As illustrated in FIG. 1B, the one or more bond pads 108 can be a plurality of bond pads 108 carried by the package substrate 102. Further, each of the dies can include a plurality of bond pads 120, each electrically connected to at least one of the bond pads 108 through the series of short, medium, and/or long wire bonds 122, 124, 126 as discussed above. For example, a first array 121a of bond pads 120 on the uppermost die 114a is electrically connected to lower dies by short wire bonds 122, then to the bond pads 108 by long wire bonds 126; while a second array 121b of bond pads 120 on the uppermost die 114a is electrically connected to the bond pads 108 by long wire bonds 126. However, the plurality of long wire bonds 126 can be prone to wire sweep concerns, damage, and/or other problems in the bridging regions 130. Further, the long wire bonds 126 require a significant amount of highly conductive, costly material (e.g., gold wires) to avoid concerns with signal delay due to the long bond lines.

FIG. 2 is a cross-sectional view of a semiconductor device 200 in accordance with some embodiments of the present technology. As illustrated, the semiconductor device 200 is generally similar to the semiconductor device 100 described above with respect to FIG. 1A. For example, the semiconductor device 200 includes the package substrate 102 with the surface 104, as well as, the insulating material 106, the bond pads 108, and the die stack 110 all carried by the surface 104 of the package substrate 102. Further, the die stack 110 includes the first sub-stack 112 and the second sub-stack, with each die in the first sub-stack 112 connected to at least one of the bond pads 108 through the series of short and medium wire bonds 122, 124.

However, in the illustrated embodiment, the second sub-stack 114 is connected to at least one of the bond pads 108 through a vertical interconnect module 222 (the “interconnect module 222”). In the illustrated embodiment, the interconnect module 222 is physically carried by and electrically coupled to at least one of the bond pads 108 and includes at least one bond pad 228 at a first elevation E₁ above the surface 104 of the package substrate 102 that is electrically coupled to the at least one bond pad 108 (sometimes also referred to as a “bond site”). Accordingly, the interconnect module 222 provides the bond pad 228 at the first elevation E₁ to electrically connect the second sub-stack 114 to the package substrate 102. For example, as illustrated in FIG. 2, each of the dies in the second sub-stack 114 can be interconnected through short wire bonds 122. Further, the second sub-stack 114 includes a lowermost die 114b (also referred to as an “intermediary die” between the first sub-stack 112 and the second sub-stack 114) that is carried by the first sub-stack at a second elevation E₂ above the package substrate 102. In the illustrated embodiment, the first elevation E₁ is above the second elevation E₂. Accordingly, the lowermost die 114b can be connected to the bond pad 228 by another short wire bond 122, but is laterally offset from the interconnect module to provide sufficient room for the interconnect module 222 to be disposed adjacent the die stack 110 (e.g., disposed near a perimeter footprint of the bottom die in the die stack 110; near an outermost edge of the bottom die in the die stack 110; near a perimeter footprint of the lowermost die 114a; near an outermost edge of the lowermost die 114a; near a perimeter footprint of the whole die stack 110; near enough a bond pad 120 (FIG. 1B) of lowermost die 114b that the short wire bond 122 reaching the interconnect module 222 is of a similar length as those interconnecting second sub-stack 114 (i.e., about the same, more than half the distance, more than a quart of the distance, less than 2x the distance, less than 3x distance, and the like); within a predetermined distance of the die stack 110; and the like).

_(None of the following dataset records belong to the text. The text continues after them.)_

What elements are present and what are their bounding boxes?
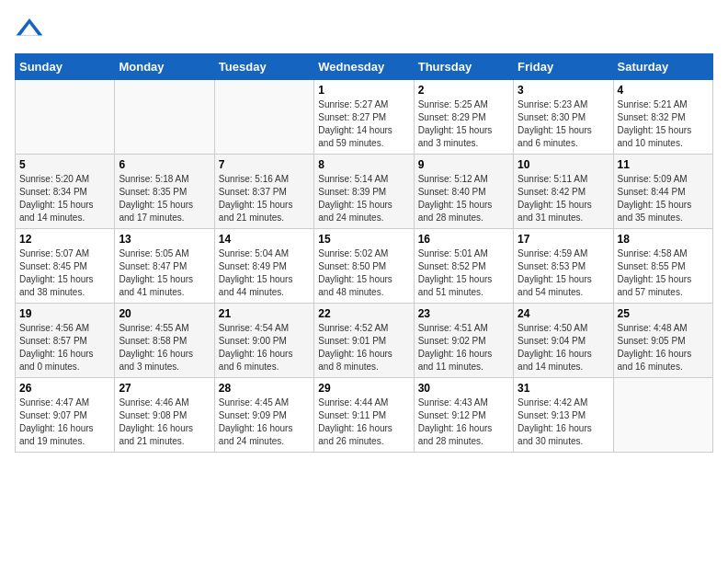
calendar-day-cell: 27Sunrise: 4:46 AMSunset: 9:08 PMDayligh… bbox=[115, 378, 214, 453]
calendar-day-cell bbox=[16, 80, 115, 155]
day-info: Sunrise: 4:56 AMSunset: 8:57 PMDaylight:… bbox=[19, 322, 110, 373]
calendar-day-cell: 6Sunrise: 5:18 AMSunset: 8:35 PMDaylight… bbox=[115, 155, 214, 229]
day-info: Sunrise: 4:52 AMSunset: 9:01 PMDaylight:… bbox=[318, 322, 409, 373]
day-number: 24 bbox=[518, 307, 609, 320]
day-info: Sunrise: 4:46 AMSunset: 9:08 PMDaylight:… bbox=[119, 396, 210, 448]
day-info: Sunrise: 5:04 AMSunset: 8:49 PMDaylight:… bbox=[219, 247, 310, 299]
calendar-day-cell: 30Sunrise: 4:43 AMSunset: 9:12 PMDayligh… bbox=[414, 378, 513, 453]
day-info: Sunrise: 5:21 AMSunset: 8:32 PMDaylight:… bbox=[618, 98, 709, 150]
day-number: 20 bbox=[119, 307, 210, 320]
day-number: 15 bbox=[318, 233, 409, 246]
calendar-week-row: 19Sunrise: 4:56 AMSunset: 8:57 PMDayligh… bbox=[16, 304, 713, 378]
day-info: Sunrise: 4:50 AMSunset: 9:04 PMDaylight:… bbox=[518, 322, 609, 373]
day-info: Sunrise: 4:44 AMSunset: 9:11 PMDaylight:… bbox=[318, 396, 409, 448]
calendar-day-cell: 1Sunrise: 5:27 AMSunset: 8:27 PMDaylight… bbox=[314, 80, 414, 155]
calendar-day-cell: 15Sunrise: 5:02 AMSunset: 8:50 PMDayligh… bbox=[314, 229, 414, 304]
calendar-week-row: 1Sunrise: 5:27 AMSunset: 8:27 PMDaylight… bbox=[16, 80, 713, 155]
day-number: 19 bbox=[19, 307, 110, 320]
calendar-day-cell: 16Sunrise: 5:01 AMSunset: 8:52 PMDayligh… bbox=[414, 229, 513, 304]
calendar-day-cell bbox=[214, 80, 313, 155]
day-number: 8 bbox=[318, 158, 409, 171]
day-info: Sunrise: 4:48 AMSunset: 9:05 PMDaylight:… bbox=[618, 322, 709, 373]
day-number: 10 bbox=[518, 158, 609, 171]
day-of-week-header: Friday bbox=[514, 54, 613, 80]
calendar-day-cell: 22Sunrise: 4:52 AMSunset: 9:01 PMDayligh… bbox=[314, 304, 414, 378]
day-info: Sunrise: 5:02 AMSunset: 8:50 PMDaylight:… bbox=[318, 247, 409, 299]
day-number: 17 bbox=[518, 233, 609, 246]
day-info: Sunrise: 5:23 AMSunset: 8:30 PMDaylight:… bbox=[518, 98, 609, 150]
day-of-week-header: Saturday bbox=[613, 54, 712, 80]
day-number: 14 bbox=[219, 233, 310, 246]
day-info: Sunrise: 4:59 AMSunset: 8:53 PMDaylight:… bbox=[518, 247, 609, 299]
day-info: Sunrise: 4:43 AMSunset: 9:12 PMDaylight:… bbox=[418, 396, 509, 448]
day-number: 23 bbox=[418, 307, 509, 320]
day-number: 7 bbox=[219, 158, 310, 171]
day-info: Sunrise: 4:51 AMSunset: 9:02 PMDaylight:… bbox=[418, 322, 509, 373]
day-of-week-header: Thursday bbox=[414, 54, 513, 80]
day-info: Sunrise: 5:16 AMSunset: 8:37 PMDaylight:… bbox=[219, 173, 310, 224]
day-info: Sunrise: 4:42 AMSunset: 9:13 PMDaylight:… bbox=[518, 396, 609, 448]
logo bbox=[15, 15, 48, 44]
day-info: Sunrise: 5:12 AMSunset: 8:40 PMDaylight:… bbox=[418, 173, 509, 224]
day-info: Sunrise: 4:47 AMSunset: 9:07 PMDaylight:… bbox=[19, 396, 110, 448]
day-number: 28 bbox=[219, 382, 310, 395]
calendar-header-row: SundayMondayTuesdayWednesdayThursdayFrid… bbox=[16, 54, 713, 80]
calendar-day-cell: 31Sunrise: 4:42 AMSunset: 9:13 PMDayligh… bbox=[514, 378, 613, 453]
day-number: 25 bbox=[618, 307, 709, 320]
day-number: 13 bbox=[119, 233, 210, 246]
calendar-day-cell: 11Sunrise: 5:09 AMSunset: 8:44 PMDayligh… bbox=[613, 155, 712, 229]
day-number: 1 bbox=[318, 84, 409, 97]
day-info: Sunrise: 5:25 AMSunset: 8:29 PMDaylight:… bbox=[418, 98, 509, 150]
day-number: 30 bbox=[418, 382, 509, 395]
day-info: Sunrise: 5:27 AMSunset: 8:27 PMDaylight:… bbox=[318, 98, 409, 150]
day-info: Sunrise: 4:45 AMSunset: 9:09 PMDaylight:… bbox=[219, 396, 310, 448]
calendar-day-cell: 24Sunrise: 4:50 AMSunset: 9:04 PMDayligh… bbox=[514, 304, 613, 378]
logo-icon bbox=[15, 15, 44, 44]
day-number: 21 bbox=[219, 307, 310, 320]
day-info: Sunrise: 5:09 AMSunset: 8:44 PMDaylight:… bbox=[618, 173, 709, 224]
calendar-day-cell: 25Sunrise: 4:48 AMSunset: 9:05 PMDayligh… bbox=[613, 304, 712, 378]
day-number: 22 bbox=[318, 307, 409, 320]
day-number: 16 bbox=[418, 233, 509, 246]
day-info: Sunrise: 5:14 AMSunset: 8:39 PMDaylight:… bbox=[318, 173, 409, 224]
calendar-day-cell: 28Sunrise: 4:45 AMSunset: 9:09 PMDayligh… bbox=[214, 378, 313, 453]
day-info: Sunrise: 4:55 AMSunset: 8:58 PMDaylight:… bbox=[119, 322, 210, 373]
calendar-day-cell: 9Sunrise: 5:12 AMSunset: 8:40 PMDaylight… bbox=[414, 155, 513, 229]
day-number: 31 bbox=[518, 382, 609, 395]
day-info: Sunrise: 5:01 AMSunset: 8:52 PMDaylight:… bbox=[418, 247, 509, 299]
calendar-week-row: 12Sunrise: 5:07 AMSunset: 8:45 PMDayligh… bbox=[16, 229, 713, 304]
calendar-day-cell: 10Sunrise: 5:11 AMSunset: 8:42 PMDayligh… bbox=[514, 155, 613, 229]
day-number: 18 bbox=[618, 233, 709, 246]
day-number: 2 bbox=[418, 84, 509, 97]
calendar-day-cell: 26Sunrise: 4:47 AMSunset: 9:07 PMDayligh… bbox=[16, 378, 115, 453]
day-info: Sunrise: 5:18 AMSunset: 8:35 PMDaylight:… bbox=[119, 173, 210, 224]
calendar-day-cell bbox=[613, 378, 712, 453]
day-of-week-header: Monday bbox=[115, 54, 214, 80]
calendar-day-cell: 4Sunrise: 5:21 AMSunset: 8:32 PMDaylight… bbox=[613, 80, 712, 155]
calendar-day-cell: 19Sunrise: 4:56 AMSunset: 8:57 PMDayligh… bbox=[16, 304, 115, 378]
calendar-day-cell: 29Sunrise: 4:44 AMSunset: 9:11 PMDayligh… bbox=[314, 378, 414, 453]
day-info: Sunrise: 5:05 AMSunset: 8:47 PMDaylight:… bbox=[119, 247, 210, 299]
calendar-day-cell bbox=[115, 80, 214, 155]
calendar-day-cell: 3Sunrise: 5:23 AMSunset: 8:30 PMDaylight… bbox=[514, 80, 613, 155]
calendar-day-cell: 8Sunrise: 5:14 AMSunset: 8:39 PMDaylight… bbox=[314, 155, 414, 229]
calendar-week-row: 5Sunrise: 5:20 AMSunset: 8:34 PMDaylight… bbox=[16, 155, 713, 229]
calendar-day-cell: 21Sunrise: 4:54 AMSunset: 9:00 PMDayligh… bbox=[214, 304, 313, 378]
calendar-day-cell: 23Sunrise: 4:51 AMSunset: 9:02 PMDayligh… bbox=[414, 304, 513, 378]
calendar-day-cell: 13Sunrise: 5:05 AMSunset: 8:47 PMDayligh… bbox=[115, 229, 214, 304]
day-number: 27 bbox=[119, 382, 210, 395]
calendar-day-cell: 7Sunrise: 5:16 AMSunset: 8:37 PMDaylight… bbox=[214, 155, 313, 229]
day-of-week-header: Wednesday bbox=[314, 54, 414, 80]
day-info: Sunrise: 5:20 AMSunset: 8:34 PMDaylight:… bbox=[19, 173, 110, 224]
day-info: Sunrise: 5:07 AMSunset: 8:45 PMDaylight:… bbox=[19, 247, 110, 299]
day-number: 29 bbox=[318, 382, 409, 395]
calendar-day-cell: 14Sunrise: 5:04 AMSunset: 8:49 PMDayligh… bbox=[214, 229, 313, 304]
day-number: 6 bbox=[119, 158, 210, 171]
calendar-day-cell: 20Sunrise: 4:55 AMSunset: 8:58 PMDayligh… bbox=[115, 304, 214, 378]
day-info: Sunrise: 4:54 AMSunset: 9:00 PMDaylight:… bbox=[219, 322, 310, 373]
day-of-week-header: Tuesday bbox=[214, 54, 313, 80]
calendar-day-cell: 12Sunrise: 5:07 AMSunset: 8:45 PMDayligh… bbox=[16, 229, 115, 304]
day-number: 26 bbox=[19, 382, 110, 395]
calendar-day-cell: 17Sunrise: 4:59 AMSunset: 8:53 PMDayligh… bbox=[514, 229, 613, 304]
day-of-week-header: Sunday bbox=[16, 54, 115, 80]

In various embodiments, the first elevation E₁ can be below the second elevation E₂, above the second elevation E₂, and/or generally coplanar with the second elevation E₂, any of which can then require another short wire bond 122 and/or a medium wire bond 124 to electrically couple the lowermost die 114b to the interconnect module 222. In some embodiments, as discussed in more detail below, the semiconductor device 200 can include multiple interconnect modules. In some such embodiments, the interconnect modules can have varying heights. For example, a first interconnect module can carry one or more bond pads at, below, or just above the elevation of the lowermost die in the second sub-stack; and a second module can carry one or more bond pads at, below, or just above the elevation of the uppermost die in the second sub-stack.

FIG. 3 is a cross-sectional view illustrating additional details of an interconnect module 222 in accordance with some embodiments of the present technology. In the illustrated embodiment, the interconnect module 222 includes a first end 223a and a second end 223b, a body of organic material 224 (the “body 224”), and a conductive via 226 extending through the body 224 from the first end 223a to the second end 223b. In various embodiments, the body 224 includes a prepreg substrate, such as a partially cured epoxy or resin (e.g., naphthalene-based resins, dicyclopentadiene-based resins, and the like), other coreless substrates, and/or another suitable organic material. Accordingly, in some embodiments, the interconnect module 222 can be manufactured in a large wafer or a board, then diced according to desired dimensions for the interconnect module 222. The relatively cheap organic material and potential to manufacture in bulk can further improve the cost reductions realized by replacing the long wire bonds 126 (FIG. 1A) with the interconnect module 222. In various embodiments, the conductive via 226 includes a conductive metal (e.g., copper, gold, silver, tin, and/or any other suitable metal or alloy) and/or any other suitable conductive material. In some embodiments, the body 224 can be a silicon substrate while the conductive via 226 is a through substrate via formed in the silicon substrate.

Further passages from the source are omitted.